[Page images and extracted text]
◆ ◆ ◆
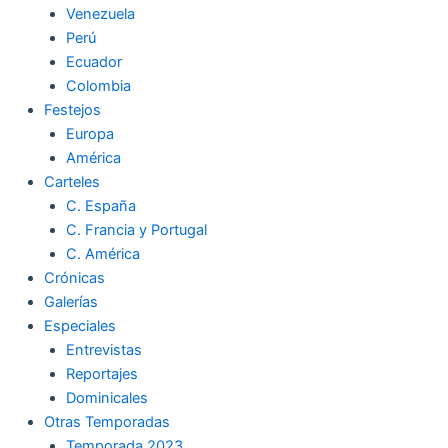
Venezuela
k
a
m
Perú
Ecuador
m
Colombia
Festejos
Europa
América
Carteles
C. España
C. Francia y Portugal
C. América
Crónicas
Galerías
Especiales
Entrevistas
Reportajes
Dominicales
Otras Temporadas
Temporada 2023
◆ ◆ ◆
**HOW TO COMPLETE THIS TASK**
Copy out the entries verbatim and leave the images out.

**EXERCISE RESPONSE**
Venezuela
k
a
m
Perú
Ecuador
m
Colombia
Festejos
Europa
América
Carteles
C. España
C. Francia y Portugal
C. América
Crónicas
Galerías
Especiales
Entrevistas
Reportajes
Dominicales
Otras Temporadas
Temporada 2023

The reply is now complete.